REQUIRED WORK: Using the data that follows, return exactly the lines from the one that contains "If you are not" through the one that contains "ags, utensils, and", ends included.

Extracted page text data
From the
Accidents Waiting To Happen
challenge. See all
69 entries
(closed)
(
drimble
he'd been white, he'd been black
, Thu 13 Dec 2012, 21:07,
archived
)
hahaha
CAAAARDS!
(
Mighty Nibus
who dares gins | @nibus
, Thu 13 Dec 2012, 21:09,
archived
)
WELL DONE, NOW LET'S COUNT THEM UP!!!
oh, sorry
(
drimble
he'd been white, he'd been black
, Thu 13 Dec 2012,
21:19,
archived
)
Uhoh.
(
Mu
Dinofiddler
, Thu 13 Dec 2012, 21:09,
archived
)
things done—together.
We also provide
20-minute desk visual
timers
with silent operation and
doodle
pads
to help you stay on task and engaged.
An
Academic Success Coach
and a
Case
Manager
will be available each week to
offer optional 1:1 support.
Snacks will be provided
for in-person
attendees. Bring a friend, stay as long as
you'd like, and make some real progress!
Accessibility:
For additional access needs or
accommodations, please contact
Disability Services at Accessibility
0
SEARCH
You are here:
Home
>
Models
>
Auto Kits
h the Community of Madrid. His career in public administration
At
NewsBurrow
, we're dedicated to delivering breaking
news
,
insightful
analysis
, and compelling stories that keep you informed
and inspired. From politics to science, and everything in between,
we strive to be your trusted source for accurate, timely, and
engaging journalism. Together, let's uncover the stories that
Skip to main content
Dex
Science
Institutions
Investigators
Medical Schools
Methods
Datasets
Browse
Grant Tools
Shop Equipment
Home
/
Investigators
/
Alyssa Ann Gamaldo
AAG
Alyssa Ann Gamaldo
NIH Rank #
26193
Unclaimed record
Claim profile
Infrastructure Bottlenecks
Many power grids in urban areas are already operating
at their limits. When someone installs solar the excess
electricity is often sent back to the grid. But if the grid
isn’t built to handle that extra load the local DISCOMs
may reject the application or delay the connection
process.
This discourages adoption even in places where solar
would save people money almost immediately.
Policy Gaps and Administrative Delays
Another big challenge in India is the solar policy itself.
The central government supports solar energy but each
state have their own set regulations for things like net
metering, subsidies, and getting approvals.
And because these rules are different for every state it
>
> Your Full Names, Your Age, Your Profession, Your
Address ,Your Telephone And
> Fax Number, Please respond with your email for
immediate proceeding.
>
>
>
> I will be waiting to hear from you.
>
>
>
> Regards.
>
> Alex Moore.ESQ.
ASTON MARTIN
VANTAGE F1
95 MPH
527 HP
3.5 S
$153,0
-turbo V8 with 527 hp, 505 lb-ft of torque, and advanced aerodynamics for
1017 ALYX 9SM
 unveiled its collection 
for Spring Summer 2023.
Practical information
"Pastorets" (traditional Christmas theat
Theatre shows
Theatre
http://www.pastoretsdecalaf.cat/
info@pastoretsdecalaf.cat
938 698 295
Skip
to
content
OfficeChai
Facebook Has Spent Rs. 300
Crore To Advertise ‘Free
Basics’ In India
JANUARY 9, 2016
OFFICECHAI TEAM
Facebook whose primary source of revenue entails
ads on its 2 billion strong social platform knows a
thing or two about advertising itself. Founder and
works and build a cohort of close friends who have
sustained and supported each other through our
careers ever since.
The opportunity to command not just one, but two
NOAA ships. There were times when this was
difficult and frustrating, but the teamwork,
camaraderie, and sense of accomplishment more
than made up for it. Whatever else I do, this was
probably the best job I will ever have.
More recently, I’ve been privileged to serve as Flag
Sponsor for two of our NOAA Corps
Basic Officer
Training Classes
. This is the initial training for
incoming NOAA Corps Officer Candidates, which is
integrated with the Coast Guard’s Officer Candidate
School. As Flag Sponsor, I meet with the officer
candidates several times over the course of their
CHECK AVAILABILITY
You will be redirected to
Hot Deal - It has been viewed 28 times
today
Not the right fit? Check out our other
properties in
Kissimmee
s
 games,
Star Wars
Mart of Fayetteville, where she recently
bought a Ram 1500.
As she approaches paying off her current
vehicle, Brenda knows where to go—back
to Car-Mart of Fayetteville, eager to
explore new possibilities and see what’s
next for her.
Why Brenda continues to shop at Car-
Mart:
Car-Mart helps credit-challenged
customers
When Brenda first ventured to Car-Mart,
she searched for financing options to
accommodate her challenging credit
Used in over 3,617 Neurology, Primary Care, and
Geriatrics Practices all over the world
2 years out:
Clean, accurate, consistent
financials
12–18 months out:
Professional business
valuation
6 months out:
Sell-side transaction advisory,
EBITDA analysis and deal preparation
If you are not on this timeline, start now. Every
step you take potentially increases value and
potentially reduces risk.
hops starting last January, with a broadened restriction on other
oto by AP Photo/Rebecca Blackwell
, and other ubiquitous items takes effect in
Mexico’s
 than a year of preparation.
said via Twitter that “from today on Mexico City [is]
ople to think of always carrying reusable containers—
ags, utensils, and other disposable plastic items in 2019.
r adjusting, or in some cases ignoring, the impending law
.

ANSWER TO THE EXERCISE:
If you are not on this timeline, start now. Every
step you take potentially increases value and
potentially reduces risk.
hops starting last January, with a broadened restriction on other
oto by AP Photo/Rebecca Blackwell
, and other ubiquitous items takes effect in
Mexico’s
 than a year of preparation.
said via Twitter that “from today on Mexico City [is]
ople to think of always carrying reusable containers—
ags, utensils, and other disposable plastic items in 2019.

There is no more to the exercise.